“Shit.”
The child’s cries syncopated with the pounding in Grif’s head and light sparked like fireworks behind his eyelids. So when the voice sounded next to him-“Hey, Shaw”-he didn’t even try to respond. Instead, he rocked himself and the baby.
“Shh… don’t cry,” he said, not exactly sure which of them he was talking to.
“Oh, I’m not the one who’s gonna be crying if you don’t pull it together. Sit up.”
And the pounding miraculously ceased. Lifting his head, Grif realized no one had moved. The girls were still jawing at the bar. The band was still swinging like Jerry Lee was crooning. Charis was still busy in the can.
But the baby was staring at him, eyes large, dark, and hard in the sweet cherub face. Grif leaned closer and the toothless mouth twisted. “Sarge?”
“Who else?”
The words sounded funny when gummed, but Grif didn’t laugh, and the blades between his shoulders pulsed, reminding him he lacked wings. “Is the kid going to remember any of this?”
The child’s brows lowered so that she really did look like Sarge, though the voice was still undeveloped, making the angel channeling it sound like he’d sucked helium. “Relax. This’ll add ten years to her life and five hundred points to her SATs. Now what the hell are you still doing on the mud?”
“I’m sorry,” Grif said lamely. “I couldn’t allow it. Craig’s a good woman, Sarge. She didn’t deserve to die that way.”

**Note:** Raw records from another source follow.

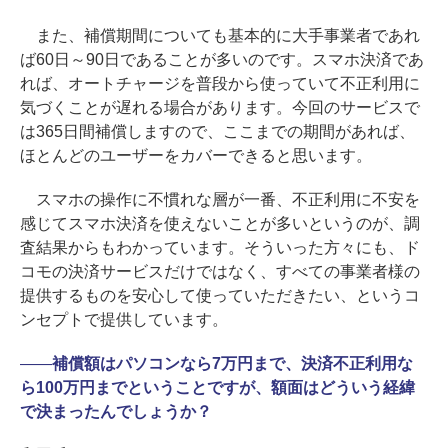
また、補償期間についても基本的に大手事業者であれ
ば60日～90日であることが多いのです。スマホ決済であ
れば、オートチャージを普段から使っていて不正利用に
気づくことが遅れる場合があります。今回のサービスで
は365日間補償しますので、ここまでの期間があれば、
ほとんどのユーザーをカバーできると思います。
スマホの操作に不慣れな層が一番、不正利用に不安を
感じてスマホ決済を使えないことが多いというのが、調
査結果からもわかっています。そういった方々にも、ド
コモの決済サービスだけではなく、すべての事業者様の
提供するものを安心して使っていただきたい、というコ
ンセプトで提供しています。
――
補償額はパソコンなら7万円まで、決済不正利用な
ら100万円までということですが、額面はどういう経緯
で決まったんでしょうか？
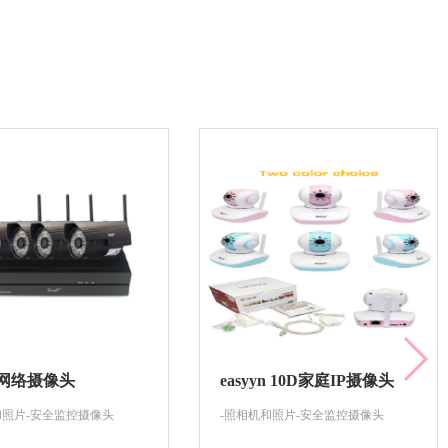
yN网络摄像头
easyyn 10D家庭IP摄像头
和照片-安全监控摄像头
-照相机和照片-安全监控摄像头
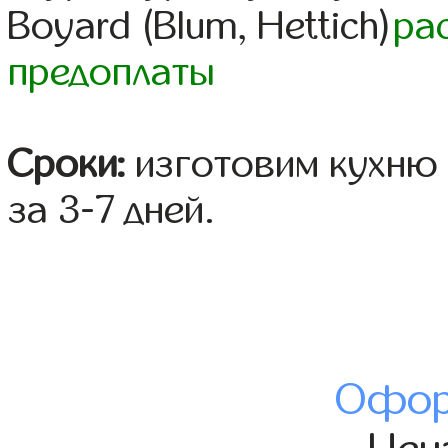
Boyard (Blum, Hettich)
ра
предоплаты
Сроки:
изготовим кухню 
за 3-7 дней.
Офор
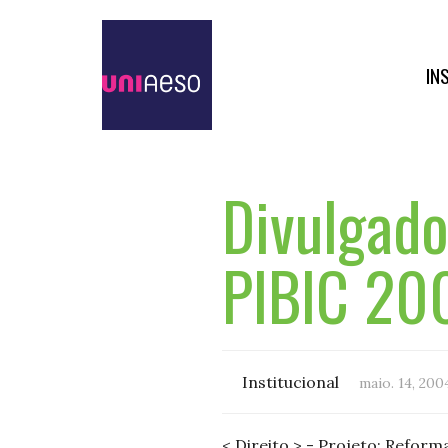
IN
Divulgado
PIBIC 20
Institucional
maio. 14, 200
< Direito > - Projeto: Reform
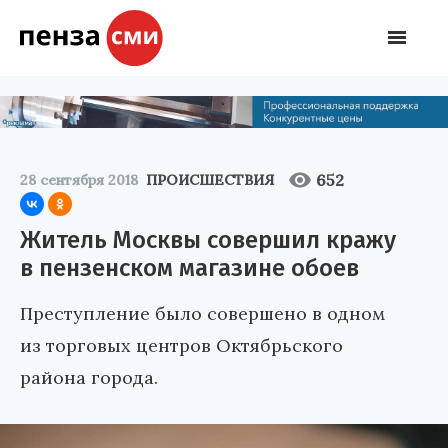
652
28 сентября 2018
ПРОИСШЕСТВИЯ
Житель Москвы совершил кражу
в пензенском магазине обоев
Преступление было совершено в одном
из торговых центров Октябрьского
района города.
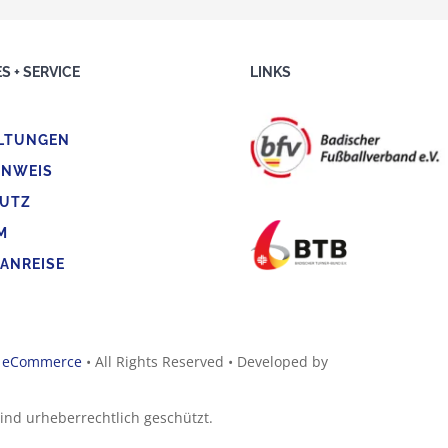
S + SERVICE
LINKS
LTUNGEN
INWEIS
UTZ
M
 ANREISE
d
eCommerce
• All Rights Reserved • Developed by
sind urheberrechtlich geschützt.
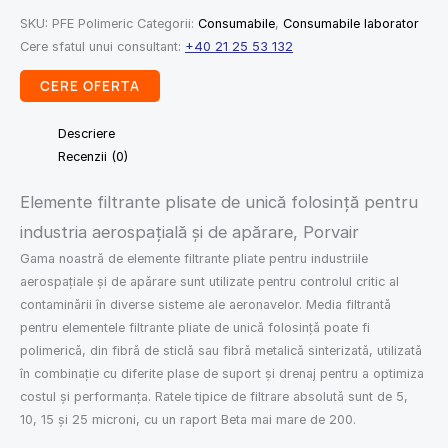
SKU:
PFE Polimeric
Categorii:
Consumabile
,
Consumabile laborator
Cere sfatul unui consultant:
+40 21 25 53 132
CERE OFERTA
Descriere
Recenzii (0)
Elemente filtrante plisate de unică folosință pentru
industria aerospațială și de apărare, Porvair
Gama noastră de elemente filtrante pliate pentru industriile
aerospațiale și de apărare sunt utilizate pentru controlul critic al
contaminării în diverse sisteme ale aeronavelor. Media filtrantă
pentru elementele filtrante pliate de unică folosință poate fi
polimerică, din fibră de sticlă sau fibră metalică sinterizată, utilizată
în combinație cu diferite plase de suport și drenaj pentru a optimiza
costul și performanța. Ratele tipice de filtrare absolută sunt de 5,
10, 15 și 25 microni, cu un raport Beta mai mare de 200.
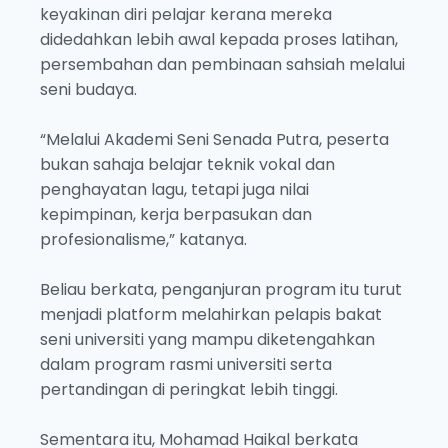
keyakinan diri pelajar kerana mereka
didedahkan lebih awal kepada proses latihan,
persembahan dan pembinaan sahsiah melalui
seni budaya.
“Melalui Akademi Seni Senada Putra, peserta
bukan sahaja belajar teknik vokal dan
penghayatan lagu, tetapi juga nilai
kepimpinan, kerja berpasukan dan
profesionalisme,” katanya.
Beliau berkata, penganjuran program itu turut
menjadi platform melahirkan pelapis bakat
seni universiti yang mampu diketengahkan
dalam program rasmi universiti serta
pertandingan di peringkat lebih tinggi.
Sementara itu, Mohamad Haikal berkata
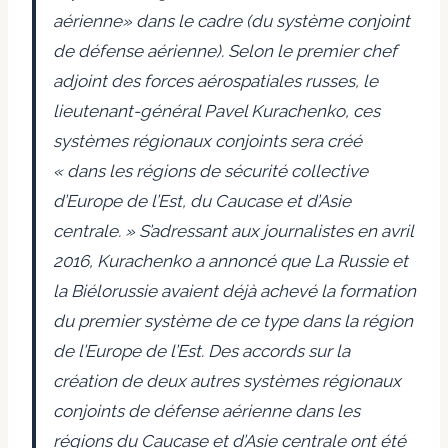
aérienne» dans le cadre (du système conjoint
de défense aérienne). Selon le premier chef
adjoint des forces aérospatiales russes, le
lieutenant-général Pavel Kurachenko, ces
systèmes régionaux conjoints
sera créé
« dans les régions de sécurité collective
d’Europe de l’Est, du Caucase et d’Asie
centrale. » S’adressant aux journalistes en avril
2016, Kurachenko
a annoncé que
La Russie et
la Biélorussie avaient déjà achevé la formation
du premier système de ce type dans la région
de l’Europe de l’Est. Des accords sur la
création de deux autres systèmes régionaux
conjoints de défense aérienne dans les
régions du Caucase et d’Asie centrale ont été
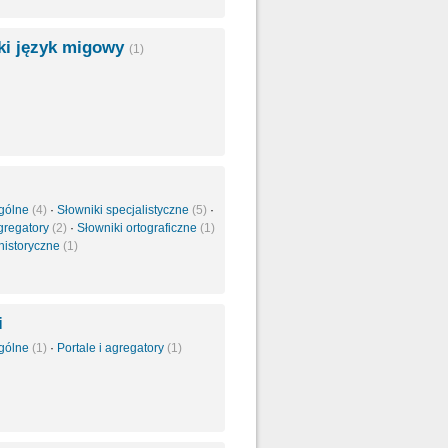
ski język migowy
(1)
ogólne
(4)
·
Słowniki specjalistyczne
(5)
·
agregatory
(2)
·
Słowniki ortograficzne
(1)
 historyczne
(1)
i
ogólne
(1)
·
Portale i agregatory
(1)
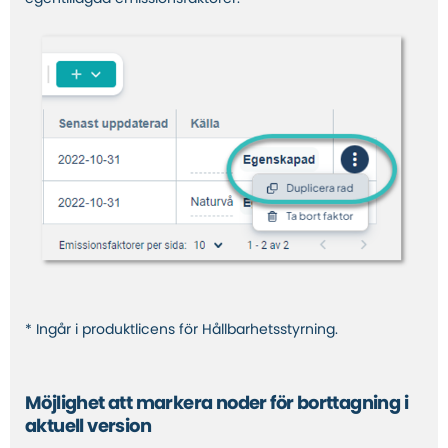
* Ingår i produktlicens för Hållbarhetsstyrning.
Möjlighet att markera noder för borttagning i
aktuell version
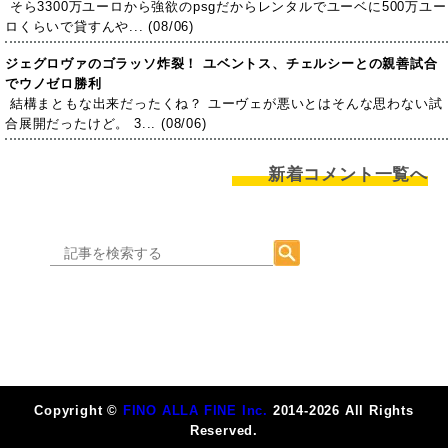
そら3300万ユーロから強欲のpsgだからレンタルでユーベに500万ユー
ロくらいで貸すんや... (08/06)
ジェグロヴァのゴラッソ炸裂！ ユベントス、チェルシーとの親善試合
でウノゼロ勝利
結構まともな出来だったくね？ ユーヴェが悪いとはそんな思わない試
合展開だったけど。 3... (08/06)
新着コメント一覧へ
Copyright ©
FINO ALLA FINE Inc.
2014-2026 All Rights
Reserved.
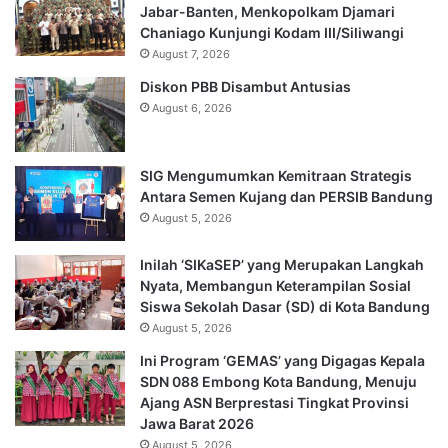
Jabar-Banten, Menkopolkam Djamari
Chaniago Kunjungi Kodam III/Siliwangi
August 7, 2026
Diskon PBB Disambut Antusias
August 6, 2026
SIG Mengumumkan Kemitraan Strategis
Antara Semen Kujang dan PERSIB Bandung
August 5, 2026
Inilah ‘SIKaSEP’ yang Merupakan Langkah
Nyata, Membangun Keterampilan Sosial
Siswa Sekolah Dasar (SD) di Kota Bandung
August 5, 2026
Ini Program ‘GEMAS’ yang Digagas Kepala
SDN 088 Embong Kota Bandung, Menuju
Ajang ASN Berprestasi Tingkat Provinsi
Jawa Barat 2026
August 5, 2026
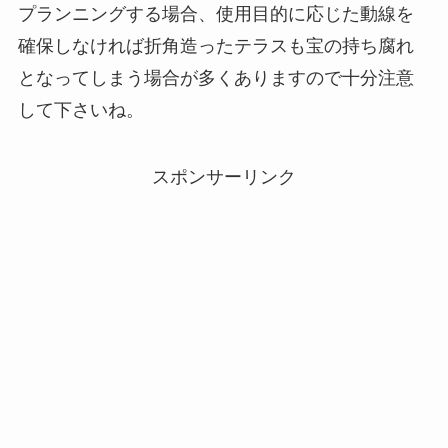
プランニングする場合、使用目的に応じた動線を
確保しなければ折角造ったテラスも宝の持ち腐れ
となってしまう場合が多くありますので十分注意
して下さいね。
スポンサーリンク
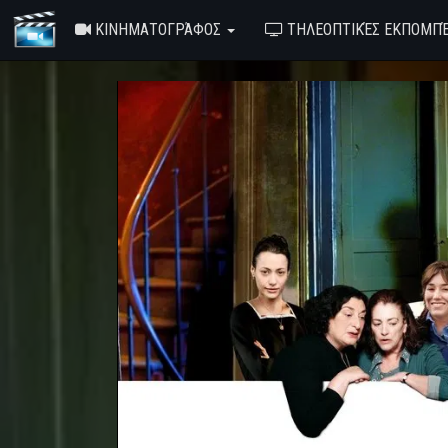
ΚΙΝΗΜΑΤΟΓΡΆΦΟΣ
ΤΗΛΕΟΠΤΙΚΈΣ ΕΚΠΟΜΠ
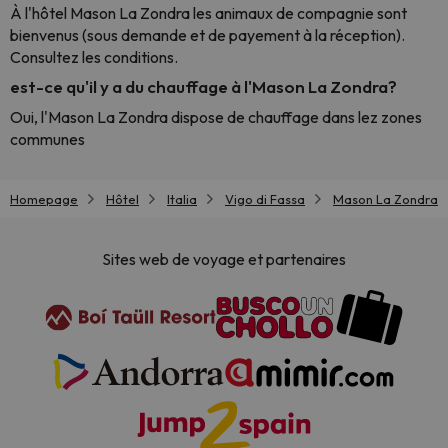
À l'hôtel Mason La Zondra les animaux de compagnie sont
bienvenus (sous demande et de payement à la réception).
Consultez les conditions.
est-ce qu'il y a du chauffage à l'Mason La Zondra?
Oui, l'Mason La Zondra dispose de chauffage dans lez zones
communes
Homepage
Hôtel
Italia
Vigo di Fassa
Mason La Zondra
Sites web de voyage et partenaires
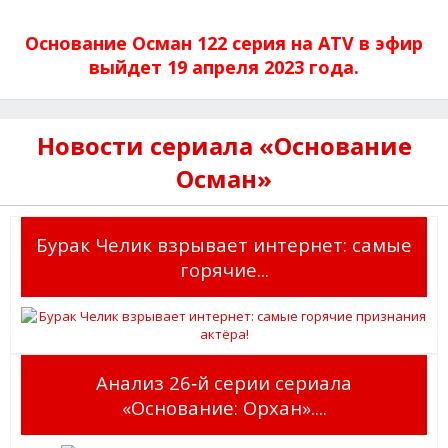
Основание Осман 122 серия на ATV в эфир
выйдет 19 апреля 2023 года.
Новости сериала «Основание
Осман»
Бурак Челик взрывает интернет: самые
горячие...
Анализ 26‑й серии сериала
«Основание: Орхан»....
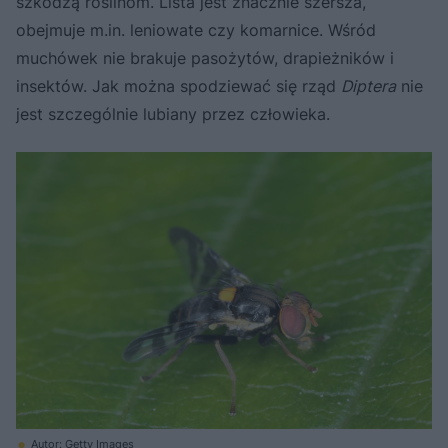
szkodzą roślinom. Lista jest znacznie szersza,
obejmuje m.in. leniowate czy komarnice. Wśród
muchówek nie brakuje pasożytów, drapieżników i
insektów. Jak można spodziewać się rząd
Diptera
nie
jest szczególnie lubiany przez człowieka.
Autor: Getty Images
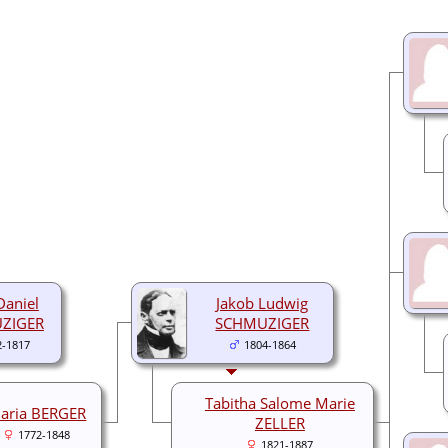
Daniel
Jakob Ludwig
ZIGER
SCHMUZIGER
2-1817
1804-1864
Tabitha Salome Marie
aria BERGER
ZELLER
1772-1848
1821-1887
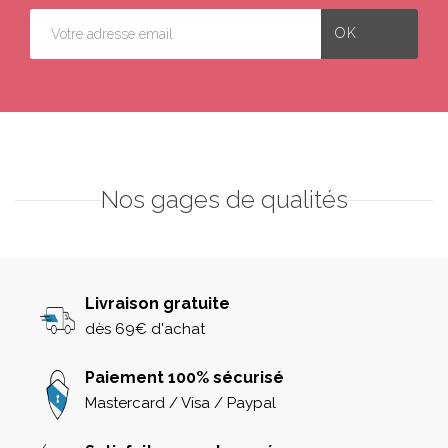
Nos gages de qualités
Livraison gratuite
dès 69€ d'achat
Paiement 100% sécurisé
Mastercard / Visa / Paypal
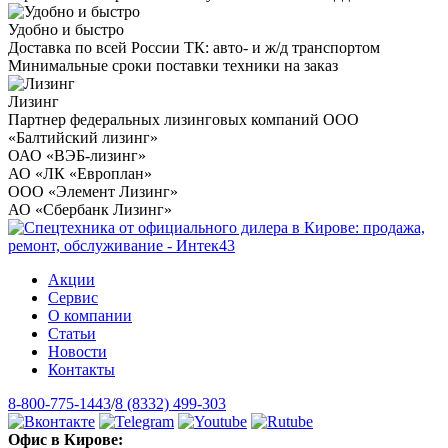
Удобно и быстро
Доставка по всей России ТК: авто- и ж/д транспортом
Минимальные сроки поставки техники на заказ
Лизинг
Партнер федеральных лизинговых компаний ООО
«Балтийский лизинг»
ОАО «ВЭБ-лизинг»
АО «ЛК «Европлан»
ООО «Элемент Лизинг»
АО «Сбербанк Лизинг»
Акции
Сервис
О компании
Статьи
Новости
Контакты
8-800-775-1443
/
8 (8332) 499-303
Офис в Кирове:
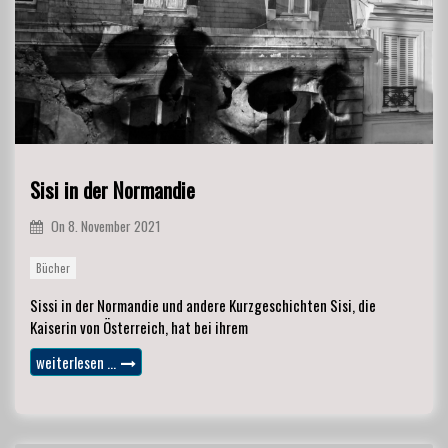
Sisi in der Normandie
On
8. November 2021
Bücher
Sissi in der Normandie und andere Kurzgeschichten Sisi, die
Kaiserin von Österreich, hat bei ihrem
weiterlesen …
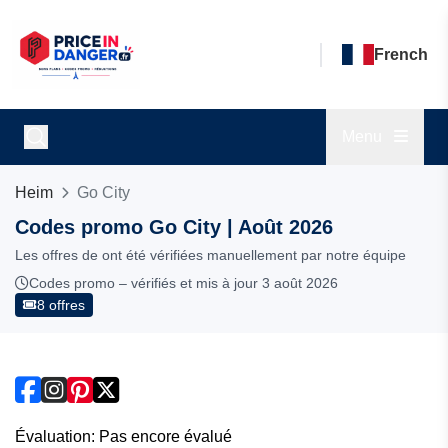
French
Menu
Heim
Go City
Codes promo Go City | Août 2026
Les offres de ont été vérifiées manuellement par notre équipe
Codes promo – vérifiés et mis à jour 3 août 2026
8 offres
Évaluation: Pas encore évalué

“It’s not about deserving, Shaw.” The baby’s face hardened further. “And you haven’t changed anything. All you’ve done is prolong the inevitable. Every action she takes, every connection she makes with another person on the Surface is now something we have to work to unravel on this end. It’s not natural. She is
Grif glanced up. Kit was leaning against a carved post, rocking slightly to the upright bass. The thought punched through Grif’s brain:
“Can I ask you something?” he said, peering into the seat. The baby grunted. “Am I really mortal again?”
“Look down, Shaw,” the baby shot back. “You are wearing the-”
“ ‘The sinful flesh.’ ” Grif nodded dismissively, but rolled his aching shoulder blades again. “Yeah, Anas told me. So I have free will again, right? I can make my own decisions as long as I possess mortal breath?”
The baby’s eyes momentarily narrowed, and smoke roiled in their depths. “Don’t forget what else comes with that divine gift.”
And another shock of burning pain seared the core of Grif’s brain. His eyes crossed and tears rolled down his cheeks, but then the pain flashed cold and was cauterized. Yet the first thing he saw when his vision returned was Kit. Talking to her girls. Gesturing animatedly. The brightest spot in a color-saturated room, and exactly what Grif needed to regain his focus.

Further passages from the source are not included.